I need help with the following exam exercise, my teacher didn’t post the answer and I can’t manage to solve it.
In $ A=\mathbb{Z}[i]=\{a+bi \ : \ a,b \in \mathbb{Z}\} $ we consider $a=7+56i; \ b=3+3i; \ c=1+8i$. We will write $(a)$ to refer to the ideal generated by $a$
1.- Prove that $\frac{A}{(a)}$ isn’t a field. Where $\frac{A}{(a)}$ is the quotient ring of $A$ by the ideal generated by $a$.
However, prove there exists an isomorphism between $\frac{A}{(a)}$ and $A \times B \times C$ where $A,B,C$ are three fields.
2.- Find out whether the elements $\overline{b}:= b + (a), \ \overline{c} \in \frac{A}{(a)}$ are invertible elements in $\frac{A}{(a)}$ or not.

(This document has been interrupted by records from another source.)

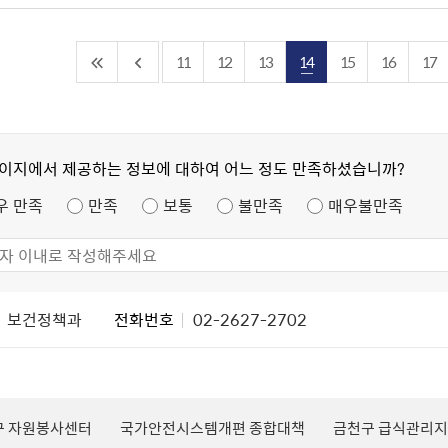
11
12
13
14
15
16
17
페이지에서 제공하는 정보에 대하여 어느 정도 만족하셨습니까?
우 만족
만족
보통
불만족
매우불만족
보건정책과
전화번호
02-2627-2702
구 자원봉사센터
국가안전시스템개편 종합대책
금천구 급식관리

If they are, calculate their inverses.
EDIT: With the help of the answers below I’ve managed to do the following.
1.- A is an Euclidean domain, so it is a PID. Let $N$ be the norm application, so $N(a)=3185=5\cdot 637 = (7+56i)(7-56i)$ therefore $a$ isn’t prime in $A$, as a result $(a)$ isn’t a prime ideal in $A$. This implies $(a)$ isn’t a maximal ideal in the set of principal ideals of $A$, but $A$ is a PDI so $(a)$ isn’t maximal in $A$ so $\frac{A}{(a)}$ isn’t a field.

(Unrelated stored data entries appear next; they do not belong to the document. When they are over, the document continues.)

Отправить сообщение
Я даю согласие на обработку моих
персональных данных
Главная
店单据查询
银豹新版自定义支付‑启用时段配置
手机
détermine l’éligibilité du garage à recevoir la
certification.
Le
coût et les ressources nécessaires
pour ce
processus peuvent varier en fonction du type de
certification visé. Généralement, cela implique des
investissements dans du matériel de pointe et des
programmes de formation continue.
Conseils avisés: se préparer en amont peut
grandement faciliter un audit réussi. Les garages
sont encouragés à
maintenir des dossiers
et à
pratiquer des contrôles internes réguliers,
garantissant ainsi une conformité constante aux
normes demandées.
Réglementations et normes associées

For the second part, we can use the Chinese Remainder Theorem, if we can express $(a)$ as the intersection of three coprime ideals (i.e I.J coprime ideals iff $I+J=A$) we can make use of it.
$a=7(1+8i)$ and $N(1+8i)=65=5 \cdot 13 = (2+i)(2-i)13$ and one can easily check that $(1+8i)/(2+i)=2+3i$. That gives us $a=7(2+i)(2+3i)$ where all of them are prime in $A$ therefore their ideals are prime too. (I haven’t managed to see if they are coprime)
We also know that $(n) \cap (m)=(lcm(m,n))$ and as $a=7(2+i)(2+3i)$ we have $(a)=(7) \cap(2+i) \cap(2+3i)$ but all of them are prime, so that intersection equals the product of all of them.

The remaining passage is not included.